- **WHAT YOU ARE ASKED TO DO**:
Print, from the listing below, the lines starting at the line containing "11. Le premier droit d’une person" and ending at the line containing "chez un vieillard, même très dimi", exactly as they stand, and print nothing else.

- **GIVEN ENTRIES**:
——————————
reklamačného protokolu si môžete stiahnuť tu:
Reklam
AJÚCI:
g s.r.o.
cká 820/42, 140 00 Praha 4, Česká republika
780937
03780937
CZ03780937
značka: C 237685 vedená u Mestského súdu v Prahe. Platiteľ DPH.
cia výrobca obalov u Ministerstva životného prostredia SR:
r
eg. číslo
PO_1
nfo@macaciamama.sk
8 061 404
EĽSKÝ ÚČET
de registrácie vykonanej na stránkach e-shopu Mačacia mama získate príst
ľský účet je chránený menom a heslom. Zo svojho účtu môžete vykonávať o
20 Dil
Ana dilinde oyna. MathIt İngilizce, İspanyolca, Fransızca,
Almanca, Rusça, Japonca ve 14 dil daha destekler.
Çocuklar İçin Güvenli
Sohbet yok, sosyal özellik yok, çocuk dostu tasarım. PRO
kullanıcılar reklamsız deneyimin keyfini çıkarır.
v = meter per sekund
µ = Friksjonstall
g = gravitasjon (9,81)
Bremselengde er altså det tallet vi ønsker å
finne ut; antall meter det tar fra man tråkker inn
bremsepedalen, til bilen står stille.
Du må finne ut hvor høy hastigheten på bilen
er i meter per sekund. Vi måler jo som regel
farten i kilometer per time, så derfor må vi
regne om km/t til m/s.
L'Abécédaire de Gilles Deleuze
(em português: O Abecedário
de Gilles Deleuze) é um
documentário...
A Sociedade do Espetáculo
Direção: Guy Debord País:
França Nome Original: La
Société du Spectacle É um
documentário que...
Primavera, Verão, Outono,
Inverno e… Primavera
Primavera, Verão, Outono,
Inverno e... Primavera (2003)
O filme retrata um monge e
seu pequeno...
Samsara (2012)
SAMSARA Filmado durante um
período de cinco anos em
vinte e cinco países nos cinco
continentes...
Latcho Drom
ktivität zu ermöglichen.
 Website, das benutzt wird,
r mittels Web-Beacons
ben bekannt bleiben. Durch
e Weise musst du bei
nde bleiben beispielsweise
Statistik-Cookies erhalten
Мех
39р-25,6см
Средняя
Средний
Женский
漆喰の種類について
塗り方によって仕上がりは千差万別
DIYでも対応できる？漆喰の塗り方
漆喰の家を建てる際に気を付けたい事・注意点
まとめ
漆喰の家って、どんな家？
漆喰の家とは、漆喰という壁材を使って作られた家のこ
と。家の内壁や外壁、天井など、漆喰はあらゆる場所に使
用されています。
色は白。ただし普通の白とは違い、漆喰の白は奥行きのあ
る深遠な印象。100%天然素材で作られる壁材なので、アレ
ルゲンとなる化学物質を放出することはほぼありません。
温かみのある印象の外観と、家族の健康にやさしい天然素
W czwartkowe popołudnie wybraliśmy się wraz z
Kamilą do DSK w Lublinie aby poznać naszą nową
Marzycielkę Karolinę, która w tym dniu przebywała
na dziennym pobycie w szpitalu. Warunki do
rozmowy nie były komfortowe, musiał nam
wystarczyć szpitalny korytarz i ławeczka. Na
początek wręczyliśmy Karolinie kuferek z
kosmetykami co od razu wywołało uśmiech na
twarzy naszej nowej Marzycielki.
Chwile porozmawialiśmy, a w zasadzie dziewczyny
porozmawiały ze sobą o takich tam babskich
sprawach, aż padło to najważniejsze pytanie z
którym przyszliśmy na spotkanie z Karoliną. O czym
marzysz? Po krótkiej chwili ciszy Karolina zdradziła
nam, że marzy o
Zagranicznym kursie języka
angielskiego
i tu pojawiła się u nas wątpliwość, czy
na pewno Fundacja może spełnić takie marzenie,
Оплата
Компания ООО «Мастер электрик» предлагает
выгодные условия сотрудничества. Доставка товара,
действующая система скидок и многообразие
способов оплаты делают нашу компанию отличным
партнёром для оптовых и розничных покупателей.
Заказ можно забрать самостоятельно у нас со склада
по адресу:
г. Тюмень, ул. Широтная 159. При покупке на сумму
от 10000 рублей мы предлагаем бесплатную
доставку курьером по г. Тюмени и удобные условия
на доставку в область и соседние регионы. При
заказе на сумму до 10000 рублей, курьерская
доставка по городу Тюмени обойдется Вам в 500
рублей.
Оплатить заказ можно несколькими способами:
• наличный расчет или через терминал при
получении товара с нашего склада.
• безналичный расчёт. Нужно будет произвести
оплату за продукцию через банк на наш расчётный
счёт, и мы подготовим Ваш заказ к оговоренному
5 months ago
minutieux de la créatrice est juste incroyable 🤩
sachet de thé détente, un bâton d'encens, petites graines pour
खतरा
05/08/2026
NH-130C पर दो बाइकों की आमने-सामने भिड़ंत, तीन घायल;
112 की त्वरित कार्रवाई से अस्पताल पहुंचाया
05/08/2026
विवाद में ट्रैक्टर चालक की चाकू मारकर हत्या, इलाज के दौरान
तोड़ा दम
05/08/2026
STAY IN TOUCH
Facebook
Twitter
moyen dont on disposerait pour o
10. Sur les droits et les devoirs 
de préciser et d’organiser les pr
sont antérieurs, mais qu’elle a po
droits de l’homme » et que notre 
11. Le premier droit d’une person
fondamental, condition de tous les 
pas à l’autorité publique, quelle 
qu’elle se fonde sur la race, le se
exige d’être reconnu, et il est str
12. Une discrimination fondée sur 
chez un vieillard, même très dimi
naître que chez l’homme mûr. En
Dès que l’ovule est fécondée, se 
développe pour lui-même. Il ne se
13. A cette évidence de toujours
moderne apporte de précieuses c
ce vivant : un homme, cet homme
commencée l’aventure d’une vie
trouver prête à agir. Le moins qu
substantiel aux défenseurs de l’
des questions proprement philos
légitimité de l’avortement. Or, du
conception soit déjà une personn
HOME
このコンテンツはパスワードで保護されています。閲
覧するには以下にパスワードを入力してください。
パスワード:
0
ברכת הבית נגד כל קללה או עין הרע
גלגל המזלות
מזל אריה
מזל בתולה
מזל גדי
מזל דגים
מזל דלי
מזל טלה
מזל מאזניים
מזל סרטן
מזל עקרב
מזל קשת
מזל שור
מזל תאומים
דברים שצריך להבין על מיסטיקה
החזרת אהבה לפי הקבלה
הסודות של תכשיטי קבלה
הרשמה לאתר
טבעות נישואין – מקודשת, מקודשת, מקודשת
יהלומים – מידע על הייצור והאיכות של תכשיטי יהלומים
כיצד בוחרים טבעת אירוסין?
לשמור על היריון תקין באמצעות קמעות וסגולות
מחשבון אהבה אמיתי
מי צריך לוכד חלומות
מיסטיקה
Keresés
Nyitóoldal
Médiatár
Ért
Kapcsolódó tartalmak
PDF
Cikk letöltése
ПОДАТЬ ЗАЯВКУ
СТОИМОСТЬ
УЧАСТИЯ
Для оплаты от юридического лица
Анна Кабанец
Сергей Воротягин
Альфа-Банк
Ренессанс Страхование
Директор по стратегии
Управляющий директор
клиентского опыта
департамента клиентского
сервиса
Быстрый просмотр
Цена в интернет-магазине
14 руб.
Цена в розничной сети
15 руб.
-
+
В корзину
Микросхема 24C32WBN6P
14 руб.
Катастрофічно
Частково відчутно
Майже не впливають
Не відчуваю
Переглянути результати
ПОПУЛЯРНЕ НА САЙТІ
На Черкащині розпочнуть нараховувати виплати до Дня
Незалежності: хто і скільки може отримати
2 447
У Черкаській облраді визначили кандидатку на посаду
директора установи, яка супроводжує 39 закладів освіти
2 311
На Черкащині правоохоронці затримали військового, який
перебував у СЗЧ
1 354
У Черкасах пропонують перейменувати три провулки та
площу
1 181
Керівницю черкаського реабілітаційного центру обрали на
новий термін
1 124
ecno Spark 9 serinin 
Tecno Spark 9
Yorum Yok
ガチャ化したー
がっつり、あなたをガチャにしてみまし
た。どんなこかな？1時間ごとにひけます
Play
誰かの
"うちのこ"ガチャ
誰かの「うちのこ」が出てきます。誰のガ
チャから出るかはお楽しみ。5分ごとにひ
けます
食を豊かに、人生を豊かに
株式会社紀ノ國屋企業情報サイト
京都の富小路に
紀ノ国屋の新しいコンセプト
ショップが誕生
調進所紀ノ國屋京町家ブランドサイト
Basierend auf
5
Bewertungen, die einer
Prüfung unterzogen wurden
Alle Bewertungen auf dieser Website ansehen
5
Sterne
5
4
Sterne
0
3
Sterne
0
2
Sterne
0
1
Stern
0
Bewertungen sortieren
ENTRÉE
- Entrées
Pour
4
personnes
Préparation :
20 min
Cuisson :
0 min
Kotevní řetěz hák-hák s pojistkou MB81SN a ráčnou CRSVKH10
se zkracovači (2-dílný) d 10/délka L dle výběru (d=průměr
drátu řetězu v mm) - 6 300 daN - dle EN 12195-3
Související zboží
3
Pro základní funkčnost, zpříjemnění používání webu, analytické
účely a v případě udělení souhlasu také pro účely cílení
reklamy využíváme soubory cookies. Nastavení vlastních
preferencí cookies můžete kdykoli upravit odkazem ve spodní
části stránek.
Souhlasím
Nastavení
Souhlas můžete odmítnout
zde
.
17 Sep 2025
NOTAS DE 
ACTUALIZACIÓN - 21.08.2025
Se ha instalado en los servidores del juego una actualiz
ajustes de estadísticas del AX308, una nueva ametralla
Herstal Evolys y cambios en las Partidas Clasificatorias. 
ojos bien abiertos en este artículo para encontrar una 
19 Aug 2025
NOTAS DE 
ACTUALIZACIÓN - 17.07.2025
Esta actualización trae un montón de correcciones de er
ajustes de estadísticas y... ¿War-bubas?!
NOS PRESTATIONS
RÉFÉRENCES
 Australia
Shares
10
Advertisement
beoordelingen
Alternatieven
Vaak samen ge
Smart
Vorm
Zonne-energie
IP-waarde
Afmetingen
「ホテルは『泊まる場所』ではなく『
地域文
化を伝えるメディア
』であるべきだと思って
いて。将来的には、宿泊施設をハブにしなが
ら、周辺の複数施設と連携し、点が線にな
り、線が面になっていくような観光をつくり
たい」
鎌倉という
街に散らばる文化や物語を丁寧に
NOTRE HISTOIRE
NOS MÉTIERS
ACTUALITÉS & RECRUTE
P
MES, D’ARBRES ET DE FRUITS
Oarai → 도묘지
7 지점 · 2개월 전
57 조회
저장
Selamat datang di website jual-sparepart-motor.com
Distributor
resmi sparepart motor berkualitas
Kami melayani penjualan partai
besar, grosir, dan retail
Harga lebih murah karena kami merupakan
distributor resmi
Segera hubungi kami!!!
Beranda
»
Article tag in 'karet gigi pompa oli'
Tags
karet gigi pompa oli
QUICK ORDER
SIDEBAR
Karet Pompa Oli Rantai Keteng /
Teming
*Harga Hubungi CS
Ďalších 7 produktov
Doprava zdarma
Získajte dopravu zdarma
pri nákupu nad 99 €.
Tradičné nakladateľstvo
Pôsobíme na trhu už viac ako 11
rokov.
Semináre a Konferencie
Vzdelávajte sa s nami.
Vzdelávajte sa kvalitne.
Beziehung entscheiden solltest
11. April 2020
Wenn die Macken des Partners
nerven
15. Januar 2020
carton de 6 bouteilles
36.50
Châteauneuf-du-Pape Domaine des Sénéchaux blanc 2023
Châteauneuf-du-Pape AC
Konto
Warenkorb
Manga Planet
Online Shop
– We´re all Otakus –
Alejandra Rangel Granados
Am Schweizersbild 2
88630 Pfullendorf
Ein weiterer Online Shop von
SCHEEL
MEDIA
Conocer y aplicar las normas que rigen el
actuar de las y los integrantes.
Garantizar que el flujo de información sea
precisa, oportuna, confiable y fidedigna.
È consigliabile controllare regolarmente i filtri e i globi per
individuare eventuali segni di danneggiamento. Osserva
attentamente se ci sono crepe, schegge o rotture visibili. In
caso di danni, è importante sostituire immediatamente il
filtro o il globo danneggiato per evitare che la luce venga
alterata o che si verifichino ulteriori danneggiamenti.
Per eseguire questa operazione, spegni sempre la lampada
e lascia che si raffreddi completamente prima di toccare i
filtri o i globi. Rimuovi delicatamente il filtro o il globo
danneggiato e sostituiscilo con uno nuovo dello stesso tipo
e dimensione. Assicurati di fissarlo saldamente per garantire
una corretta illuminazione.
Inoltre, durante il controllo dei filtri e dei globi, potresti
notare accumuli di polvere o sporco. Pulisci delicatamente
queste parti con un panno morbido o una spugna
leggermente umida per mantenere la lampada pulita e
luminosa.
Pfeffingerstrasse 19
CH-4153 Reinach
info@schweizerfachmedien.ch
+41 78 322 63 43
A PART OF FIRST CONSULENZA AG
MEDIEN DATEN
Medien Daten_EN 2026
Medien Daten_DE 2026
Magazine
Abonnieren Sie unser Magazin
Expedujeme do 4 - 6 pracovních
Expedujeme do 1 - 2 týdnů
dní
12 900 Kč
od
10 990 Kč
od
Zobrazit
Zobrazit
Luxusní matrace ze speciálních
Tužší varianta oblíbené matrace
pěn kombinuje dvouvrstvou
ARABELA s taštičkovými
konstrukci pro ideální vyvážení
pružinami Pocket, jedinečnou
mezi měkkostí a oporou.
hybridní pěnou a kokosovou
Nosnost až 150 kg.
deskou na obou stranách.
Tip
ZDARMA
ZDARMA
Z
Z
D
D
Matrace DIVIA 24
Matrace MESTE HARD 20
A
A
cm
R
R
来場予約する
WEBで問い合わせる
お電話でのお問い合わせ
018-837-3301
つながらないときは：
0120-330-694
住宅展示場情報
——————————
- **RESULT OF THIS EXERCISE**:
11. Le premier droit d’une person
fondamental, condition de tous les 
pas à l’autorité publique, quelle 
qu’elle se fonde sur la race, le se
exige d’être reconnu, et il est str
12. Une discrimination fondée sur 
chez un vieillard, même très dimi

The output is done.